THE Constitutional Court (ConCourt) has, with immediate effect, outlawed child marriages and struck off the statutes in Section 22(1) of the Marriage Act, which, for decades, had allowed children under the age of 18 years to formally get married.
BY CHARLES LAITON
The ConCourt yesterday ruled that Section 22(1) of the Marriage Act was inconsistent with Section 78(1) of the new Constitution, which sets 18 years as the minimum age of marriage in Zimbabwe and, as such, should be outlawed.
The ruling was triggered by an application filed by two Harare women, Loveness Mudzuru (19) and Ruvimbo Tsopodzi (18), who approached the court through their lawyer, Tendai Biti, challenging the Customary Marriages Act.
They argued it infringed on the constitutional rights of young girls and boys who were getting married at an early age.
The order, granted yesterday by Deputy Chief Justice Luke Malaba and eight other ConCourt judges, read: “It is further declared that Section 22(1) of the Marriage Act or any law, practice or custom authorising a person under 18 years of age to marry or to be married is inconsistent with the provisions of Section 78(1) of the Constitution and, therefore, invalid to the extent of the inconsistency.
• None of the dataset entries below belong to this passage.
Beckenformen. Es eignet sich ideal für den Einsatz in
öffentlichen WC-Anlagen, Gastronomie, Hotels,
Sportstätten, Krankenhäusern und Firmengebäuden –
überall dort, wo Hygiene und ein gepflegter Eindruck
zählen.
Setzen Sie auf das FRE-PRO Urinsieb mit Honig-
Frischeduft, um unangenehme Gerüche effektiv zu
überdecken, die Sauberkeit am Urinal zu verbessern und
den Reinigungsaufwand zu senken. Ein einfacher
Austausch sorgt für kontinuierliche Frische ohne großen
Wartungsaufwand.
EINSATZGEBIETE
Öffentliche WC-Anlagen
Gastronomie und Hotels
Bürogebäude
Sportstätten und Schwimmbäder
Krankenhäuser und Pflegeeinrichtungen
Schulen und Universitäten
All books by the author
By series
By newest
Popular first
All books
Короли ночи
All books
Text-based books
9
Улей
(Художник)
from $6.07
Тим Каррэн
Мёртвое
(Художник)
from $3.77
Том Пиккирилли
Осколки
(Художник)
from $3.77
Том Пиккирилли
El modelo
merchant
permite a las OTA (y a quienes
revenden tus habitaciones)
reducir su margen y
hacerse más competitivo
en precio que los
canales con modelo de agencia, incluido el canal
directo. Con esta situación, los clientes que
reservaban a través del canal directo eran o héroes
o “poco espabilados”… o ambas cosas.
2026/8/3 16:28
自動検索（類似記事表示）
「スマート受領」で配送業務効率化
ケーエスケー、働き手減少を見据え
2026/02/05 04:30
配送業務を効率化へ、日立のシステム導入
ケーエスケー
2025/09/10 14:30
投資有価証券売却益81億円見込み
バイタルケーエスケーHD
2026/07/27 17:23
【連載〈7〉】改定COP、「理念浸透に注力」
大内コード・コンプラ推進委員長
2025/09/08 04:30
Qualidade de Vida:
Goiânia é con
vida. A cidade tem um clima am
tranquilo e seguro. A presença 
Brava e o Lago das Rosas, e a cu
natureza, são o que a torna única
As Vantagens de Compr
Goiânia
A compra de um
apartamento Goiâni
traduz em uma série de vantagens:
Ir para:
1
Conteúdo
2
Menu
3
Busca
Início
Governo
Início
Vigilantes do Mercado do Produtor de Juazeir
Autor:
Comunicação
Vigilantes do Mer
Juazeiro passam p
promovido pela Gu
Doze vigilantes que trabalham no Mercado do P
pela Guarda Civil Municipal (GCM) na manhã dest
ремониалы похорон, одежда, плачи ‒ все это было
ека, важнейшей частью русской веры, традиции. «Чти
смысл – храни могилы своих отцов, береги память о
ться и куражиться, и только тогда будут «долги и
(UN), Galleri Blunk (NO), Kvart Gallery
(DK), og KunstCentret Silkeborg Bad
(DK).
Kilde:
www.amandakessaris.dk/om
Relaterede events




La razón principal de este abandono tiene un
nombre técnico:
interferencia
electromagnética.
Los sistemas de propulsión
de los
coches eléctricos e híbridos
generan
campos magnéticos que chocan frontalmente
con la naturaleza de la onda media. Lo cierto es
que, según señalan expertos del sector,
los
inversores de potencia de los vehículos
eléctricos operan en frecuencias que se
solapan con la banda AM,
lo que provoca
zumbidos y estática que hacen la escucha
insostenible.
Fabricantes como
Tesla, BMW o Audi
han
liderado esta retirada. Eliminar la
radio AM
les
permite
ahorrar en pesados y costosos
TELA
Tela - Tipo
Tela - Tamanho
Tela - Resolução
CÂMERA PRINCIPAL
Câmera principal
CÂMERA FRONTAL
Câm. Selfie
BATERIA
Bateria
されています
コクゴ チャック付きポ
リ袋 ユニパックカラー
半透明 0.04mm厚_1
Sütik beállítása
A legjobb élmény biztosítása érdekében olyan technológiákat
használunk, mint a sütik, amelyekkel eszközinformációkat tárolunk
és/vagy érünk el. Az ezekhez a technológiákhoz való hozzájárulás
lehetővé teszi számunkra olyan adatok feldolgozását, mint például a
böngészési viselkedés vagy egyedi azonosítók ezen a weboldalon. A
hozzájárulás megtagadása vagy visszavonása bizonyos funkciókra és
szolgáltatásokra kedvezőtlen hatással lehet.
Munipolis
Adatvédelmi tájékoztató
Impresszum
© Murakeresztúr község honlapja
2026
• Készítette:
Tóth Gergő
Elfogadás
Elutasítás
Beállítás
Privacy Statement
The law is hereby struck down.”
The court further ruled: “With effect from January 20, 2016, no person, male or female, may enter into marriage, including an unregistered customary law union or any other union including the one arising out of religion or religious rite, before attaining the age of eighteen (18) years.”
The court ruled that if an underage girl falls pregnant, she would not be forced into marriage but remain under the custody of her parents.
The applicants, Mudzuru and Tsopodzi, had cited the ministries of Justice, Legal and Parliamentary Affairs and that of Women’s Affairs, Gender and Community Development and the Attorney-General as respondents in the matter.
Biti argued that the Constitution sought to protect the rights of children and, as such, the courts should declare some sections of the Marriage Act unconstitutional.
Meanwhile, several child rights groups and human rights defenders yesterday hailed the ruling.
“This progressive decision is a mark that the Zimbabwe Constitutional Court is building up a body of constitutional jurisprudence, which will also be quoted in other jurisdictions and should assist the Africa-wide campaign against child marriage,” legal think-tank Veritas said on its website.
The Zimbabwe Association of Doctors for Human Rights (ZADHR) said the ruling would go a long way in preserving the sexual reproductive health and human rights of minors below the age of 18.
“ZADHR has always campaigned for the abolition of early and forced child marriages, emphasising that such marriages compromise the health, education and basic human rights of the child,” the organisation’s executive director, Calvin Fambirai, said.
Early marriages have been blamed for perpetuating the cycle of poverty and an increase in both maternal and child mortality.